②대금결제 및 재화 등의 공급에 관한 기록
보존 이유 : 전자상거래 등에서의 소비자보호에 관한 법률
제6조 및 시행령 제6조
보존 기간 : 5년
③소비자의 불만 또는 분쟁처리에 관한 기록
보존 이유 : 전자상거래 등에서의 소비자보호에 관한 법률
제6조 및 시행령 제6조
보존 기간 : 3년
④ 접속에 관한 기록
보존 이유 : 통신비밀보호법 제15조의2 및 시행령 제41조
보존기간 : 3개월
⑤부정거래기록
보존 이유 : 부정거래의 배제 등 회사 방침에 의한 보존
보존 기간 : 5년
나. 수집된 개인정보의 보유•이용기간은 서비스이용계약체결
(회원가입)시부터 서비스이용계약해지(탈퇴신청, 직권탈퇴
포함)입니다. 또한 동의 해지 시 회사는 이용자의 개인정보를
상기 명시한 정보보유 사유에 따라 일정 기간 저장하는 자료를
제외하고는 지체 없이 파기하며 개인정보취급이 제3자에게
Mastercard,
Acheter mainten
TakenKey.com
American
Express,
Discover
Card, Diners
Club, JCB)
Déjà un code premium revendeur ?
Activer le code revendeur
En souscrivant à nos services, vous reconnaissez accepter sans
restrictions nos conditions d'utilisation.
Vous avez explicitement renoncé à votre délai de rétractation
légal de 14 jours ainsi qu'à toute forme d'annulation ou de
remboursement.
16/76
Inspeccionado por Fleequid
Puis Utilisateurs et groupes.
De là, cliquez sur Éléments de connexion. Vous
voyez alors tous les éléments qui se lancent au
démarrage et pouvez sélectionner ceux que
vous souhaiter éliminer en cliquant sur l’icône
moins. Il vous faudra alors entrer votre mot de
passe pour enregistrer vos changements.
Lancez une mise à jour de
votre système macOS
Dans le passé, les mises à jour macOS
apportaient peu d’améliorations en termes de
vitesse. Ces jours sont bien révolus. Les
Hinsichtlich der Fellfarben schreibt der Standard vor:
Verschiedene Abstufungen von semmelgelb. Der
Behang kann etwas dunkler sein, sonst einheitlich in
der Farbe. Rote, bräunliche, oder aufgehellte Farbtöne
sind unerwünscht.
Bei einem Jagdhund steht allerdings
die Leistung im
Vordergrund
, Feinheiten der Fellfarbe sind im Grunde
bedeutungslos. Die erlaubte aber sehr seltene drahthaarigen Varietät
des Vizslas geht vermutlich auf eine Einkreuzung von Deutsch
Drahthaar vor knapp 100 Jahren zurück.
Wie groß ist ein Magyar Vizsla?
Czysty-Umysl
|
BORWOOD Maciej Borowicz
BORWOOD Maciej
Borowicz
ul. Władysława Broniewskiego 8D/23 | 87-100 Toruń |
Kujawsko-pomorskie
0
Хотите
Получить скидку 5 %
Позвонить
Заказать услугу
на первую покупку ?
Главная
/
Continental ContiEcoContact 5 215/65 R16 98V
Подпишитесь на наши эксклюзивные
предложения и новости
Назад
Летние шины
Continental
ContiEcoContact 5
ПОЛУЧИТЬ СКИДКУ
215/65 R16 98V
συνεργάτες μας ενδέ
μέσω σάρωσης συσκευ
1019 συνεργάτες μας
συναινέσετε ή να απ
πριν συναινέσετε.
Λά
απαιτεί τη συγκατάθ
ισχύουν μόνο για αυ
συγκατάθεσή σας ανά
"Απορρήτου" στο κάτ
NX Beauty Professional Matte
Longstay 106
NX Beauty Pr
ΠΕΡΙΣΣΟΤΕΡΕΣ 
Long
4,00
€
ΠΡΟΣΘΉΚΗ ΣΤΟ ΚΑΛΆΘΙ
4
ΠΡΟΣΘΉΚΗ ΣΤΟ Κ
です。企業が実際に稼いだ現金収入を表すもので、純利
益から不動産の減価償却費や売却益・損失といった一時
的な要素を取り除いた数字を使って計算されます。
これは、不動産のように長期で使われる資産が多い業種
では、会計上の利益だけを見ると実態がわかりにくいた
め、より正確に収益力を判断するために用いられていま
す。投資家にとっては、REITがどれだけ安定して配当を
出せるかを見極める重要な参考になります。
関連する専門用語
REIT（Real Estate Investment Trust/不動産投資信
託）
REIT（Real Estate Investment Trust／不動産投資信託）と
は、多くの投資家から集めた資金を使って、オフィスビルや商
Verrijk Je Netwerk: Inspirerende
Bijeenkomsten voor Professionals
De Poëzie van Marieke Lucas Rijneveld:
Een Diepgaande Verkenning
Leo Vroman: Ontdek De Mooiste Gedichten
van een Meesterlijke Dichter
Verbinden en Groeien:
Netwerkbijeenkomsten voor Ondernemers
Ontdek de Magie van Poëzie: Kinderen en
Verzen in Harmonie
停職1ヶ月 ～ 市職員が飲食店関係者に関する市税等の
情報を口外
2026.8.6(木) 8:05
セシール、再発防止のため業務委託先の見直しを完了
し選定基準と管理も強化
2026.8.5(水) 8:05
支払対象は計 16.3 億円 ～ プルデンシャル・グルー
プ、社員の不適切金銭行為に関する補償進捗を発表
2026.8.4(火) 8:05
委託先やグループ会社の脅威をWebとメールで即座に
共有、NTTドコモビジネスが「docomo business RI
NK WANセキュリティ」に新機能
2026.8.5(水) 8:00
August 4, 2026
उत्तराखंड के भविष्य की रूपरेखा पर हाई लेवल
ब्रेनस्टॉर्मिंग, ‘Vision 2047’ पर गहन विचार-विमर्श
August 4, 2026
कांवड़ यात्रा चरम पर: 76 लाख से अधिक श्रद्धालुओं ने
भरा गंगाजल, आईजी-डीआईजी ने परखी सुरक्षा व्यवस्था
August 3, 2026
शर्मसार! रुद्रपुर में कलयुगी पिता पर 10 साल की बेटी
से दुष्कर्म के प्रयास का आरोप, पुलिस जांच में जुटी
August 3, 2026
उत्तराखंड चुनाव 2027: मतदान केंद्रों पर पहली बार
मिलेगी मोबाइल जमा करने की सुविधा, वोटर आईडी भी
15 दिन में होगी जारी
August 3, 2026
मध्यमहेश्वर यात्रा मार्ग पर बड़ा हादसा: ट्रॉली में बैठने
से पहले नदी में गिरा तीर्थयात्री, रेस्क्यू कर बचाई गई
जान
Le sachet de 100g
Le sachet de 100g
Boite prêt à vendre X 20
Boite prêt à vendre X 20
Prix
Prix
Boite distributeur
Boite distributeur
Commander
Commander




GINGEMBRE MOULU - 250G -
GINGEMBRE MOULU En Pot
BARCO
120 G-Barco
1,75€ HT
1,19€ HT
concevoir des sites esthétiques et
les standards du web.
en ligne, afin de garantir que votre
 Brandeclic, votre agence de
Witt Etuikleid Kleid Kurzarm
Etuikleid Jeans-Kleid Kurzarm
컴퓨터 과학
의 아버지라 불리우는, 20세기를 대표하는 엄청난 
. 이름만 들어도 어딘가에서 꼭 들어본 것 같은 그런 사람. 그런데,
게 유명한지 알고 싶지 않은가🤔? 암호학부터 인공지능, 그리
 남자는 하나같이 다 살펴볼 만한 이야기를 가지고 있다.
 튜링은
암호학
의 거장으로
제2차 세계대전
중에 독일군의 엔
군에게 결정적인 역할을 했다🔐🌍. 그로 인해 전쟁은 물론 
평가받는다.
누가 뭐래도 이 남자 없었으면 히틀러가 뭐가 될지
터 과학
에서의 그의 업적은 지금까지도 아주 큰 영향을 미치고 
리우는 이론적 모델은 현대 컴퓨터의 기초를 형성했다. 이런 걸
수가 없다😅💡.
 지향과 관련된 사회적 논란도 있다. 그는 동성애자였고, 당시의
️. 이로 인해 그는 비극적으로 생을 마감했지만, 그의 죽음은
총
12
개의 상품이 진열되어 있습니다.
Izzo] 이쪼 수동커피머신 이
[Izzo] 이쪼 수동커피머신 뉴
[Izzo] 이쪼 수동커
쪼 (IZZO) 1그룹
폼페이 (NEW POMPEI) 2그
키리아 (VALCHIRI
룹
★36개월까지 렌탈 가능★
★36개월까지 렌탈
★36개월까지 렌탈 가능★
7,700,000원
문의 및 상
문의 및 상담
※ ※ ※
Output exactly the lines of the material above from the one containing "보존 이유 : 부정거래의 배제 등 회사 방침에 의한 보존" up to and including the one containing "restrictions nos conditions d'utilisation.".

보존 이유 : 부정거래의 배제 등 회사 방침에 의한 보존
보존 기간 : 5년
나. 수집된 개인정보의 보유•이용기간은 서비스이용계약체결
(회원가입)시부터 서비스이용계약해지(탈퇴신청, 직권탈퇴
포함)입니다. 또한 동의 해지 시 회사는 이용자의 개인정보를
상기 명시한 정보보유 사유에 따라 일정 기간 저장하는 자료를
제외하고는 지체 없이 파기하며 개인정보취급이 제3자에게
Mastercard,
Acheter mainten
TakenKey.com
American
Express,
Discover
Card, Diners
Club, JCB)
Déjà un code premium revendeur ?
Activer le code revendeur
En souscrivant à nos services, vous reconnaissez accepter sans
restrictions nos conditions d'utilisation.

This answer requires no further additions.